## [Entries shown]
== Segment start ==

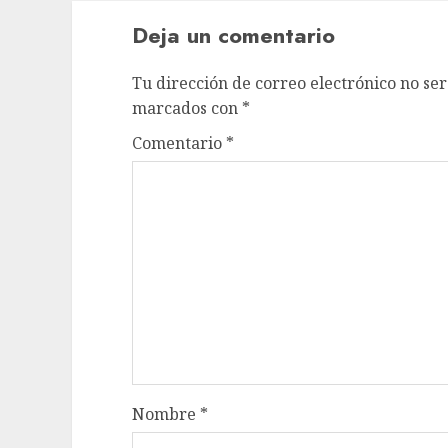
Deja un comentario
Tu dirección de correo electrónico no ser
marcados con
*
Comentario
*
Nombre
*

== Segment end ==

## [Required work]
Copy all the data exactly as written, but skip any picture.

## [Solution below]
Deja un comentario
Tu dirección de correo electrónico no ser
marcados con
*
Comentario
*
Nombre
*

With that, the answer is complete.